What Does an Increase in the Federal Interest Rate Mean for Me?
On June 14, 2017, the Federal Reserve raised the federal interest rate for the fourth time since the 2008 financial crisis, bringing the rate up to 1.25%. The low rates of recent years were meant to stimulate the economy by encouraging consumers to buy major assets like houses and cars by lowering the cost of taking out mortgages and loans to help pay for them. The increased interest rate signals confidence in the stability of the economy by basically taking away the extra encouragement offered by lower interest.
Why is this Important?
An increase in the federal interest rate changes the way that consumers and businesses access credit. A higher federal interest rate means that financial institutions are charged more to borrow money, which is the amount that they have to pay out on things like savings accounts and share certificates (or CDs). Those extra costs get passed onto consumers in the form of higher interest rates charged for things like credit cards and loans.
These things will increase when the Fed raises rates:
The Prime Rate:
The prime rate is the lowest short-term rate of interest that can be charged for borrowing money. However this rate is only reserved for a lucky few with near-perfect credit. But the cost to borrow money generally goes up for everybody, since all rates are based on the prime rate.
Credit Card Rates:
Creditworthiness for a person or business is based on their risk profile. The more likely you are to be able to pay back what you borrowed (with interest), the higher your credit worthiness. The higher your credit worthiness, the lower your interest rate. Since the prime rate went up, consumers have to pay more interest. This makes everybody a little less creditworthy – so all credit card rates go up, too.

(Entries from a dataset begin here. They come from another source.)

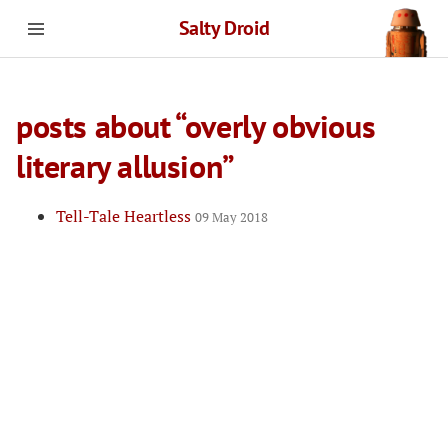
Salty Droid
posts about “overly obvious
literary allusion”
Tell-Tale Heartless
09 May 2018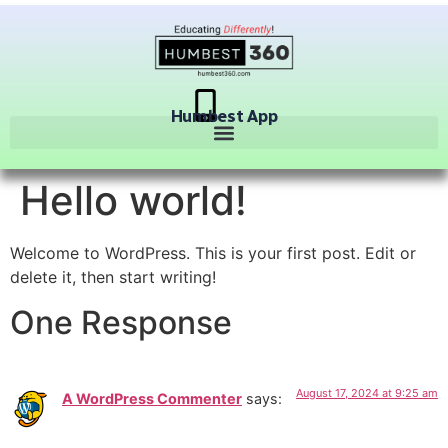
Humbest App
Hello world!
Welcome to WordPress. This is your first post. Edit or
delete it, then start writing!
One Response
August 17, 2024 at 9:25 am
A WordPress Commenter
says: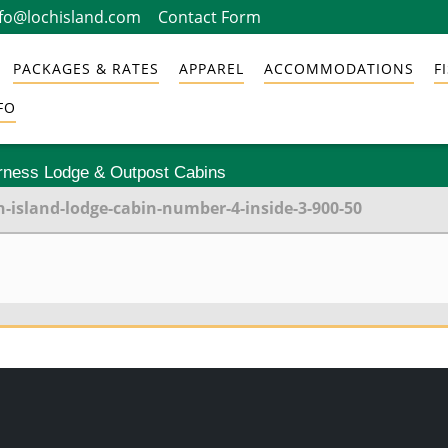
nfo@lochisland.com
Contact Form
PACKAGES & RATES
APPAREL
ACCOMMODATIONS
F
FO
erness Lodge & Outpost Cabins
h-island-lodge-cabin-number-4-inside-3-900-50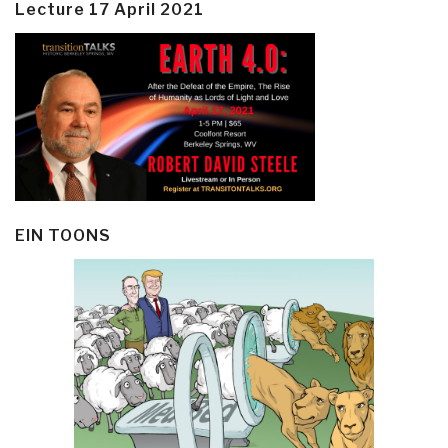
Lecture 17 April 2021
EIN TOONS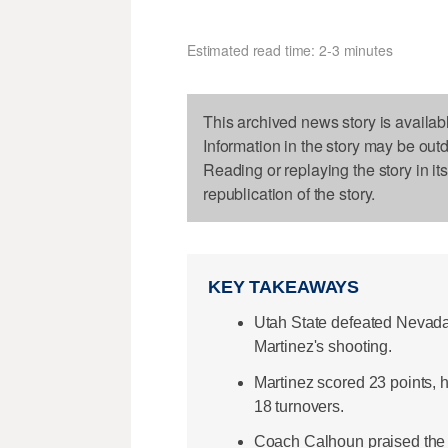
Estimated read time: 2-3 minutes
This archived news story is availab
Information in the story may be out
Reading or replaying the story in it
republication of the story.
KEY TAKEAWAYS
Utah State defeated Nevada
Martinez's shooting.
Martinez scored 23 points, h
18 turnovers.
Coach Calhoun praised the t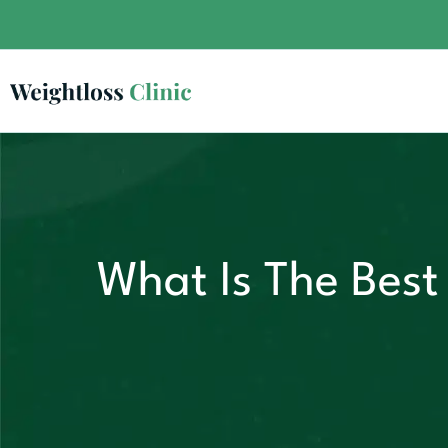
What Is The Best 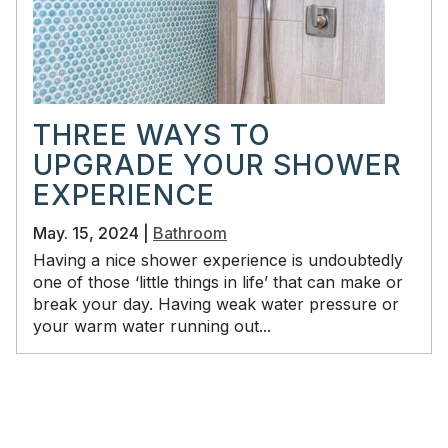
THREE WAYS TO
UPGRADE YOUR SHOWER
EXPERIENCE
May. 15, 2024 |
Bathroom
Having a nice shower experience is undoubtedly
one of those ‘little things in life’ that can make or
break your day. Having weak water pressure or
your warm water running out...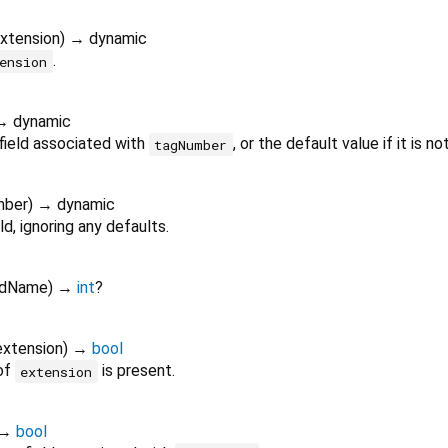
xtension
)
→ dynamic
.
ension
→ dynamic
field associated with
, or the default value if it is no
tagNumber
mber
)
→ dynamic
ld, ignoring any defaults.
ldName
)
→
int
?
extension
)
→
bool
 of
is present.
extension
→
bool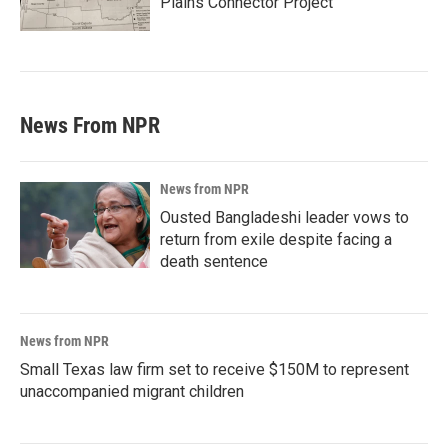
Plains Connector Project'
News From NPR
News from NPR
Ousted Bangladeshi leader vows to
return from exile despite facing a
death sentence
News from NPR
Small Texas law firm set to receive $150M to represent
unaccompanied migrant children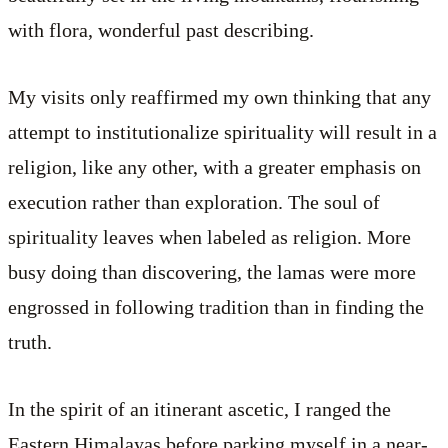
with flora, wonderful past describing.
My visits only reaffirmed my own thinking that any
attempt to institutionalize spirituality will result in a
religion, like any other, with a greater emphasis on
execution rather than exploration. The soul of
spirituality leaves when labeled as religion. More
busy doing than discovering, the lamas were more
engrossed in following tradition than in finding the
truth.
In the spirit of an itinerant ascetic, I ranged the
Eastern Himalayas before parking myself in a near-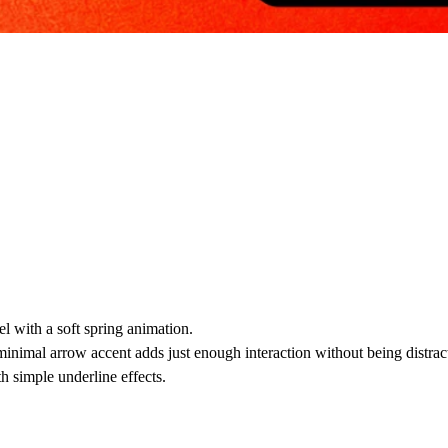
l with a soft spring animation.
minimal arrow accent adds just enough interaction without being distrac
th simple underline effects.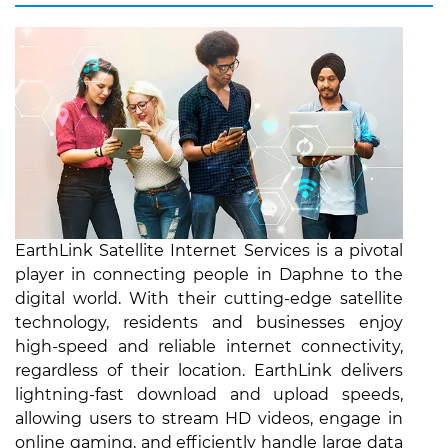
EarthLink Satellite Internet Services is a pivotal
player in connecting people in Daphne to the
digital world. With their cutting-edge satellite
technology, residents and businesses enjoy
high-speed and reliable internet connectivity,
regardless of their location. EarthLink delivers
lightning-fast download and upload speeds,
allowing users to stream HD videos, engage in
online gaming, and efficiently handle large data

Money market and share certificates (and CDs) also have interest rates, which is then paid to consumers. Those rates also rise if the prime rate increases. In theory, this means that consumers will have more money to spend. But the higher interest rates on loans and mortgages might encourage people to pay off their debt rather than spend money in the economy.
S. National Debt:
The national debt is the amount of money that the federal government owes. With higher interest rates, the government now has to repay more money in order to borrow money. The increased borrowing raises the national debt.
Private Student Loan Rates:
Private student loans are usually adjustable-rate loans, meaning that the rate of interest changes with the changing Federal interest rate.